Question

How many solutions will the equation 2/3(6m+9)−6=4m have?

Answer 1

[AI-generated answer — Bot GPT 3.5]

To find the number of solutions for the equation, we can solve it and see how many value(s) of m satisfy the equation.

First, let's simplify the equation:
2/3(6m + 9) - 6 = 4m
4m + 6 - 6 = 4m
4m = 4m

The equation simplifies to 4m = 4m, which is true for any value of m.

Therefore, the equation is an identity and will have infinitely many solutions.

Answer 2

[AI-generated answer — Step-by-Step Bot]

To find the number of solutions for the equation 2/3(6m+9) - 6 = 4m, we need to solve the equation and check how many solutions it has.

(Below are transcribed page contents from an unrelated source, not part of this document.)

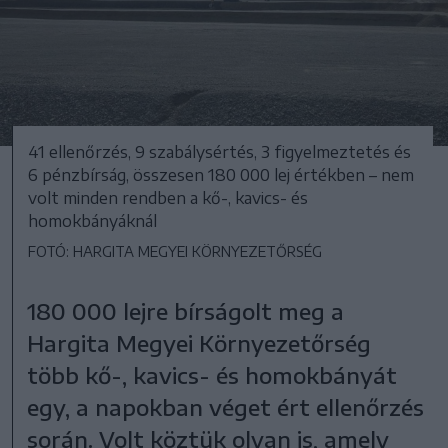
41 ellenőrzés, 9 szabálysértés, 3 figyelmeztetés és
6 pénzbírság, összesen 180 000 lej értékben – nem
volt minden rendben a kő-, kavics- és
homokbányáknál
FOTÓ: HARGITA MEGYEI KÖRNYEZETŐRSÉG
180 000 lejre bírságolt meg a
Hargita Megyei Környezetőrség
több kő-, kavics- és homokbányát
egy, a napokban véget ért ellenőrzés
során. Volt köztük olyan is, amely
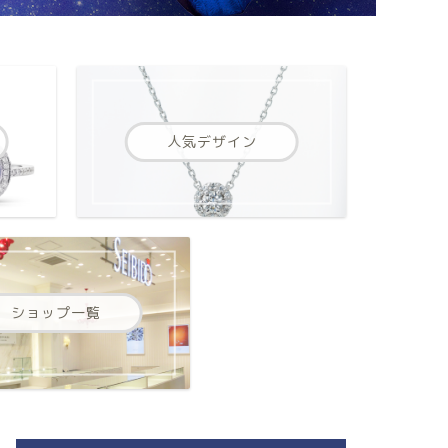
人気デザイン
ショップ一覧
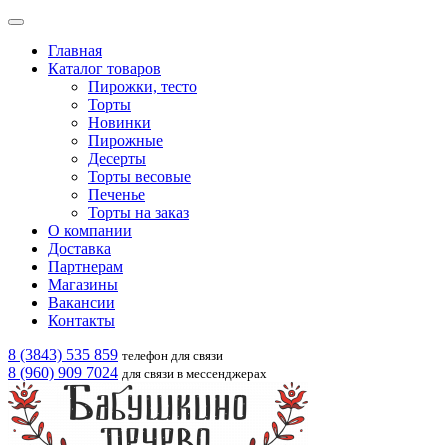
Главная
Каталог товаров
Пирожки, тесто
Торты
Новинки
Пирожные
Десерты
Торты весовые
Печенье
Торты на заказ
О компании
Доставка
Партнерам
Магазины
Вакансии
Контакты
8 (3843) 535 859
телефон для связи
8 (960) 909 7024
для связи в мессенджерах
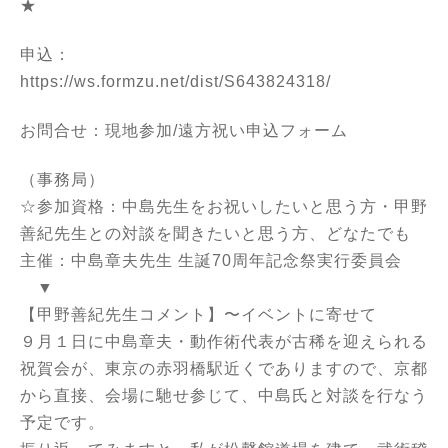
★
申込：
https://ws.formzu.net/dist/S643824318/
お問合せ：
現地参加/遠方祝い申込フォーム
（事務局）
☆参加資格：中島先生をお祝いしたいと思う方・甲野
善紀先生との対談を聞きたいと思う方、どなたでも
主催：中島章夫先生 生誕70周年記念祭実行委員会
▼
【甲野善紀先生コメント】〜イベントに寄せて
９月１日に中島章夫・動作術代表が古稀を迎えられる
祝賀会が、東京の赤羽橋駅近くでありますので、京都
から直接、会場に馳せ参じて、中島氏と対談を行なう
予定です。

Let's simplify the equation step by step:

1. Distribute the 2/3 to 6m+9: (2/3) * 6m + (2/3) * 9 - 6 = 4m
This simplifies to: 4m + 6 - 6 = 4m

2. Combine like terms: 4m = 4m
After subtracting 6 from both sides, we're left with: 4m = 4m

Now, we need to examine the equation 4m = 4m.

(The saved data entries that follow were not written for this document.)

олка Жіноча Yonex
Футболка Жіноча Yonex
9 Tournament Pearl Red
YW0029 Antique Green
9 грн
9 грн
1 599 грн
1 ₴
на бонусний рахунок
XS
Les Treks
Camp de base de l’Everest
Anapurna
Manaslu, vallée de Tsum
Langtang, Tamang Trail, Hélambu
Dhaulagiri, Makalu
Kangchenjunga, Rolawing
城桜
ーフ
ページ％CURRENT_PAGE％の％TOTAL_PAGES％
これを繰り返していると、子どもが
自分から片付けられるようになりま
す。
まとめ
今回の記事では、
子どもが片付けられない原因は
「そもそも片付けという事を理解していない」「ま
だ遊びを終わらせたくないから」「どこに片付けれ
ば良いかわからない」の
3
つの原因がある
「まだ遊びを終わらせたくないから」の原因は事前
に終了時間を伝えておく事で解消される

In this case, since the variable "m" appears on both sides of the equation and the coefficients are the same (4), the equation is an identity. This means that any value of "m" will satisfy the equation. Therefore, the equation has infinitely many solutions.

In summary, the equation 2/3(6m+9) - 6 = 4m has infinitely many solutions.

Answer 3

[AI-generated answer — Explain Bot]

To determine the number of solutions for the equation 2/3(6m+9)−6=4m, we need to solve the equation and see how many distinct solutions we obtain.

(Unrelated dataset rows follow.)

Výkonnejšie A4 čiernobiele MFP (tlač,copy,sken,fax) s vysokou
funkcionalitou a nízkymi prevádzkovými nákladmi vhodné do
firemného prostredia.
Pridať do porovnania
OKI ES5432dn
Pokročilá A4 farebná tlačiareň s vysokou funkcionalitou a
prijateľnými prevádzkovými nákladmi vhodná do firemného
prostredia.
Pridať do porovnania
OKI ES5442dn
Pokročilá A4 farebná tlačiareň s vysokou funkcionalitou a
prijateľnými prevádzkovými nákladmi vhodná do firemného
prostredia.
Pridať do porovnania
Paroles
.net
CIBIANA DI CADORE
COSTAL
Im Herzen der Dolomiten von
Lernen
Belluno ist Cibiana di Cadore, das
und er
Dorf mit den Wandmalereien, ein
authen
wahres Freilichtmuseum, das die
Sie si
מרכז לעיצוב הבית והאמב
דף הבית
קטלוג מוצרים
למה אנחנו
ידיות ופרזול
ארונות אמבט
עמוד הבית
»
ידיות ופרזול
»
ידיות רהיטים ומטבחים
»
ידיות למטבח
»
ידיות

Step 1: Distribute the 2/3 to the terms inside the parentheses:
(2/3)(6m+9) − 6 = 4m
(4m + 6) − 6 = 4m

Step 2: Simplify the equation:
4m + 6 - 6 = 4m
4m = 4m

Step 3: Subtract 4m from both sides to isolate the variable:
4m - 4m = 0
0 = 0

Step 4: Analyze the result:
Since we obtained 0 = 0, this means that both sides of the equation are always equal, regardless of the value of m. Thus, no matter what value of m we choose, the equation remains true.

Therefore, the equation 2/3(6m+9)−6=4m has infinite solutions because any value of m will satisfy the equation.